People with responsibility for projections don’t like them to be subsequently proven wrong, despite that being inevitable; regulatory reporting puts more pressure on such people in their day-to-day roles. The only way to build constant improvement into forecasting is to have their originators learning by monitoring the forecasts and comparing them to the actual results, driven by a will to improve rather than fear of failure; sadly, such monitoring is much abused in all business sectors.
The client’s role in data management
The solution to commissioning a sound stock-condition survey is to ensure that everyone is aware of the range of purposes to which it will be put, whether supplementing energy data, planning programmes of work or simply part of a rolling programme of stock-data maintenance and improvement. The latter purpose should be accompanied by a review of the existing data and a careful analysis to achieve the best sample in the most economic way. The survey design should mirror the asset management data’s structure or that structure should be changed if it is not fit for purpose.
The four key stages of the exercise are:
- Agree scope – the surveyors will cover the minimum requirements so clearly define any extra requirements prior to commissioning.
- Pilot – ensure the surveyors are properly briefed and test the data collection and AMS loading in a pilot.
- Validation – data volumes grow fast so validate early and regularly via both desktop reviews and spot checks.
- Final reporting – at completion, load the data into the AMS and compare all results to the surveyor’s report.

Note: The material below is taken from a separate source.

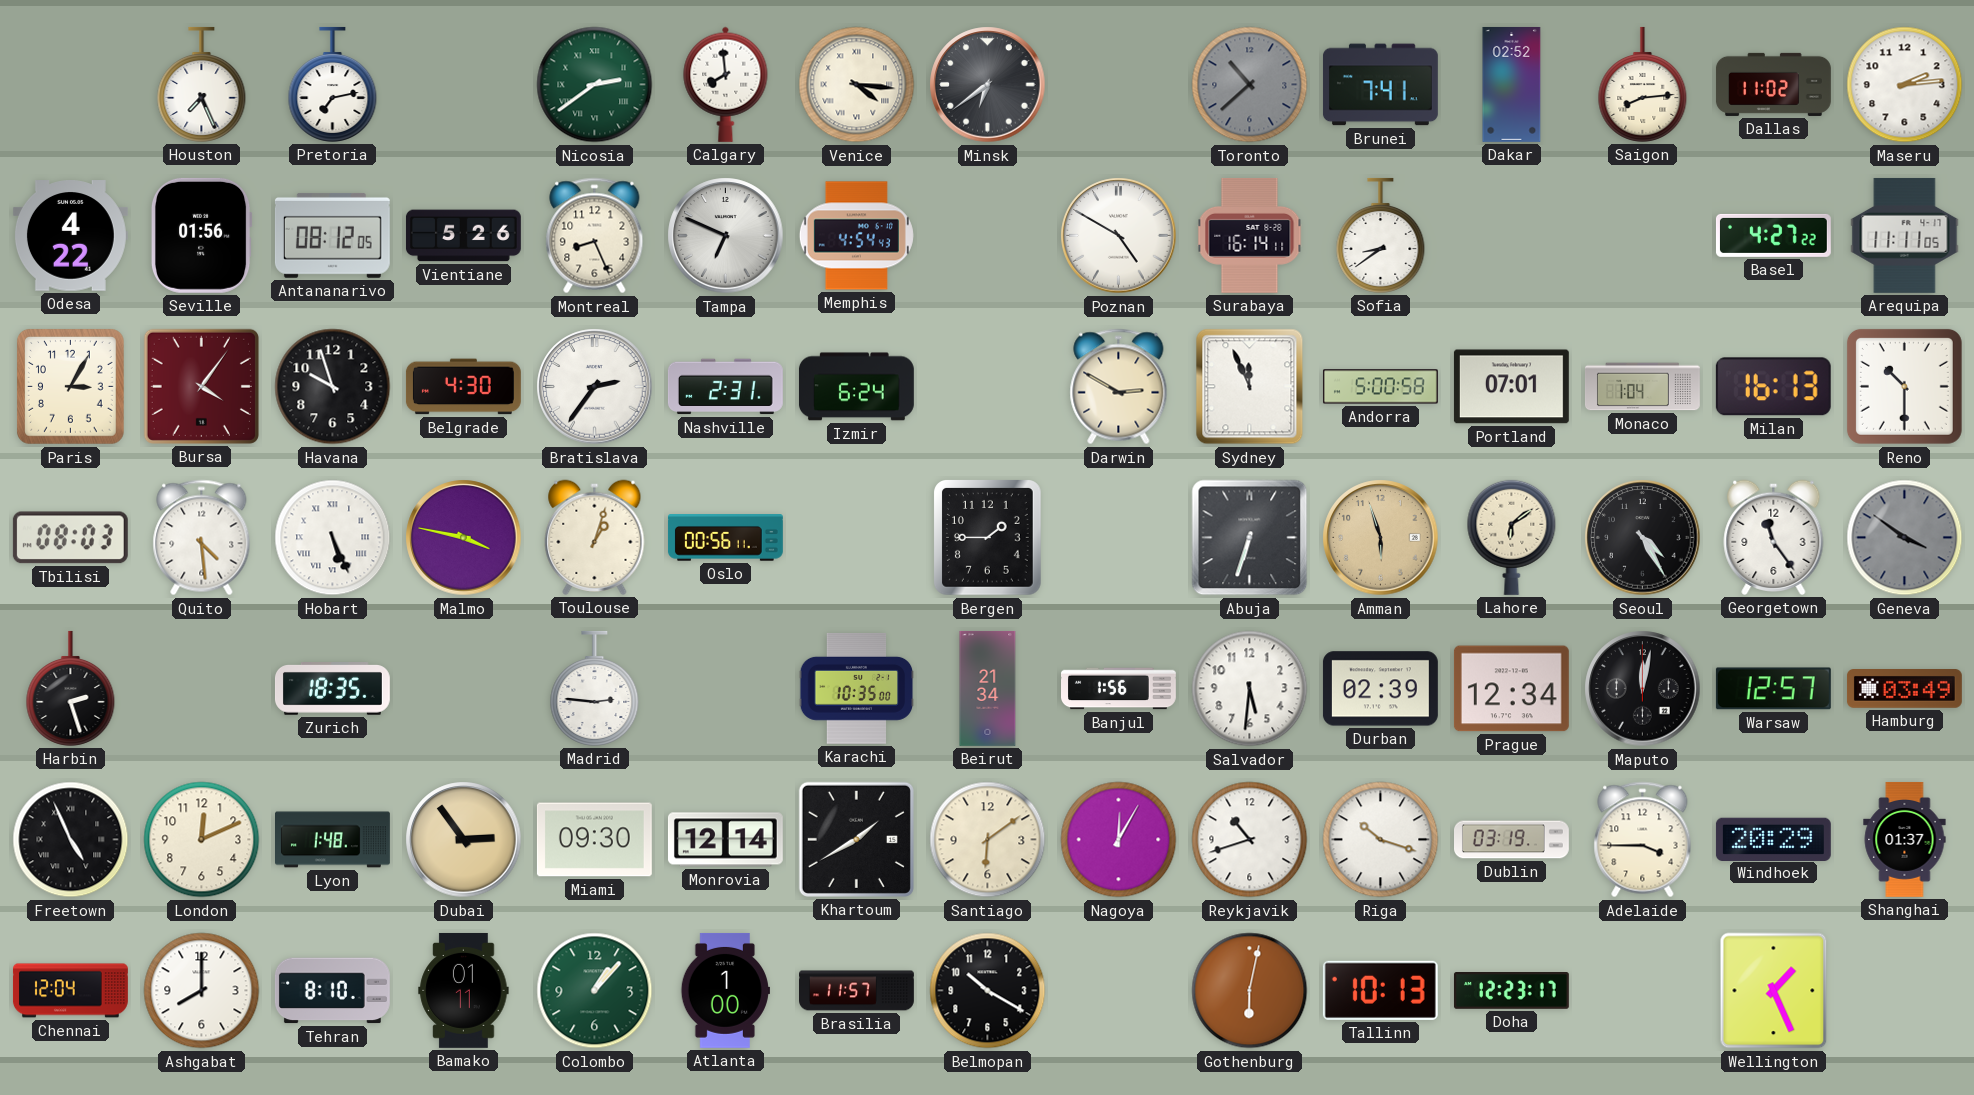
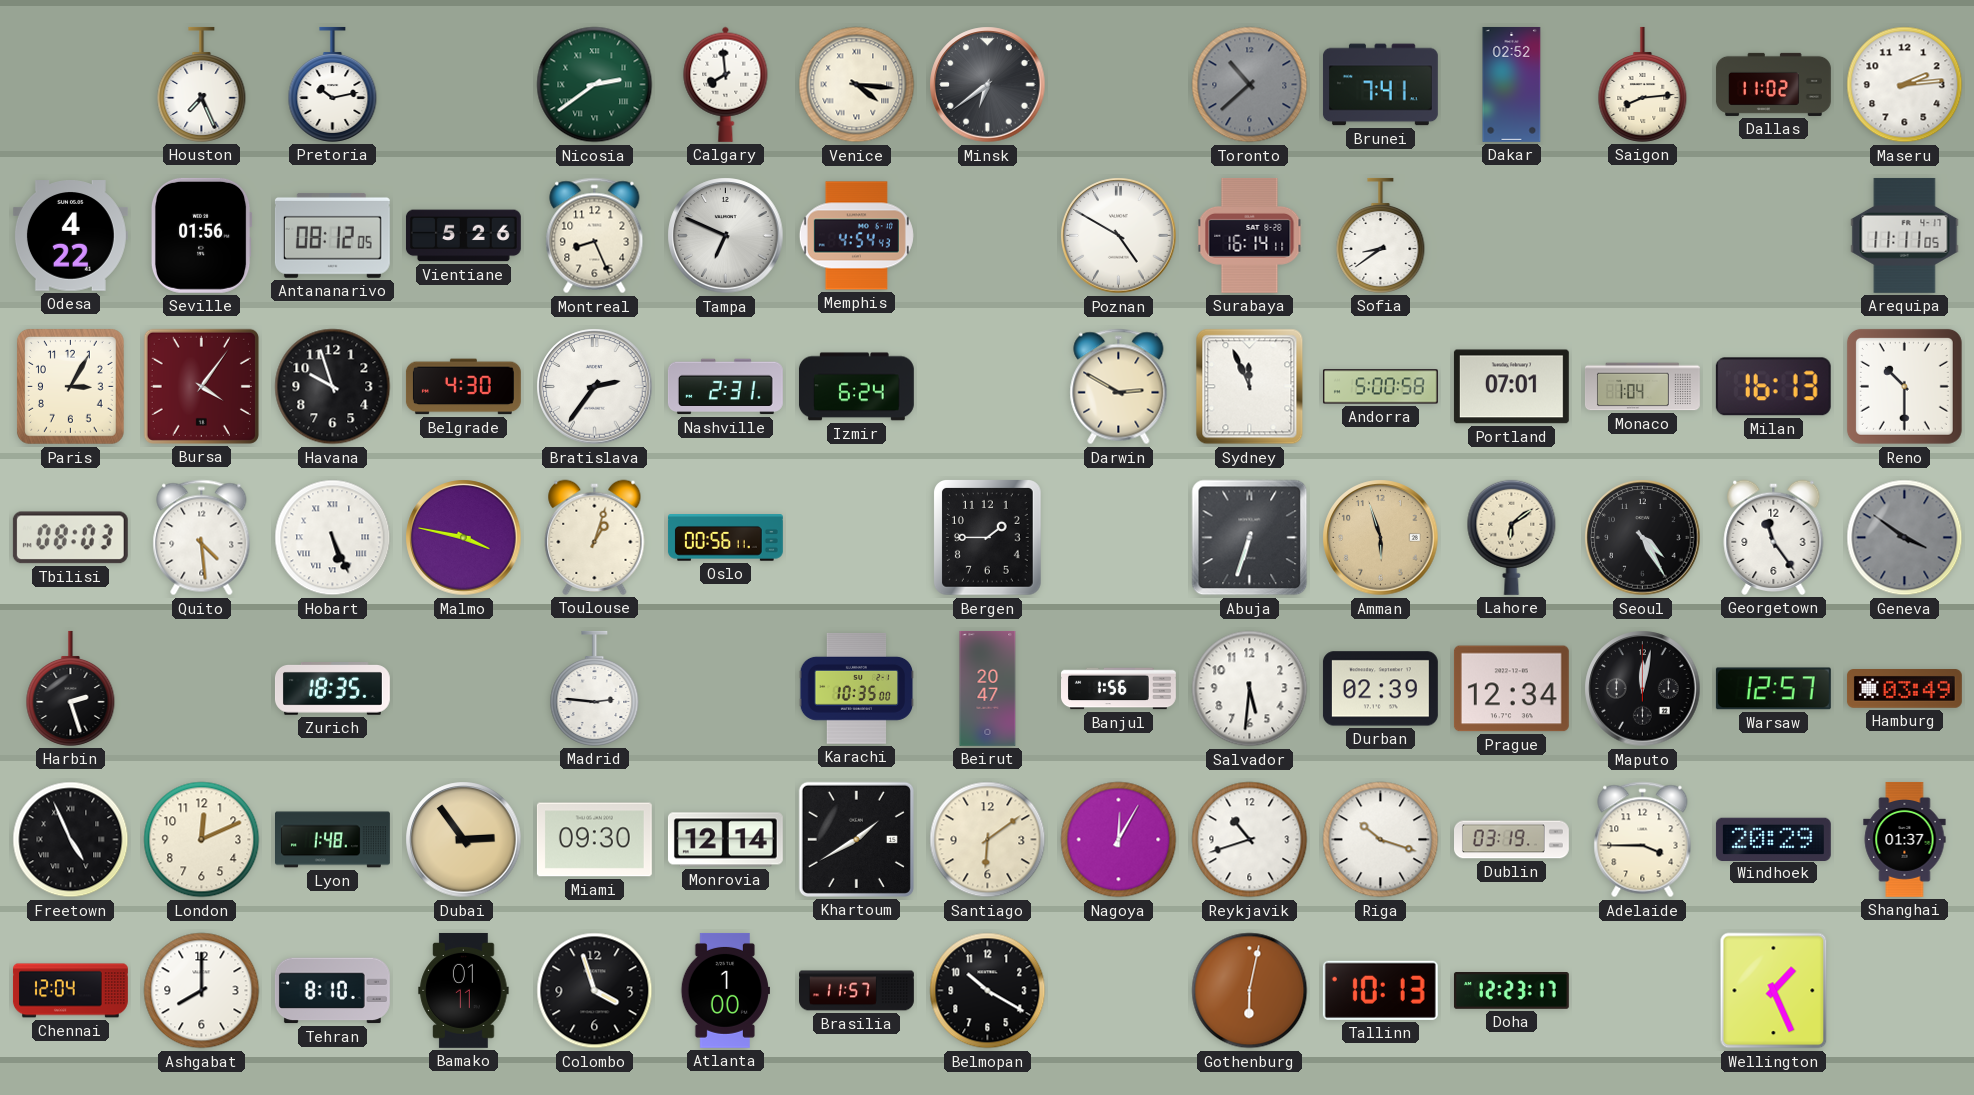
Pretoria: 7:13 -> 10:13
Basel: 4:27 -> none
Beirut: 21:34 -> 20:47
Colombo: 1:07 -> 3:57
Colombo dial: green -> black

Guides to reliable statistical-sampling methodologies are widely available and should be considered by those people commissioning the survey to properly instruct surveyors. However, the statistical impact of the sample against the population that the survey covers and also that population’s relevance to the whole stock should both be considered.
Surveyors will generally bring substantial professional skills to any assignment but they need a clear brief to ensure they can respond to their client’s needs. Unsatisfactory surveys are too often attributed to unsatisfactory surveyors, despite unsatisfactory instructions.
The work of Asprey Solutions’ business intelligence consultants, with a variety of housing customers on asset-value rationalisations and option appraisals, uses stock-condition cost projections alongside other data collated by our consultants to inform investment, divestment and rationalisation measures in asset portfolios.
We work with data from third-party AMSs as well as our own and find it relatively straightforward to identify and compensate for any data deficiencies. The level of our consultants’ data-analysis skills is heightened but data gaps, inconsistencies, exceptions and anomalies are capable of identification by anyone with an appropriate output of the data.
Representative sampling
The principles of representative sampling can be more complex but surprisingly small samples of homogenous data (often as low as 10 per cent randomly chosen) can provide an accurate picture of homogenous populations. With disparate data, 100 per cent samples are generally needed.
Consequently, arranging assets into homogenous groupings is critical; most databases record asset types, construction types, build years, location and so on that can be used to create reasonable groupings for survey and extrapolation purposes. The AMS supplier should be able to advise on the extrapolation algorithm within their system and any cloning assumptions (the surveyors should also have a record of their assumptions).
Armed with this information, users can gain substantially more confidence in the veracity of the results coming out of their AMS and/or improve any deficiencies.
David Ellis is the director of operations at Asprey Solutions.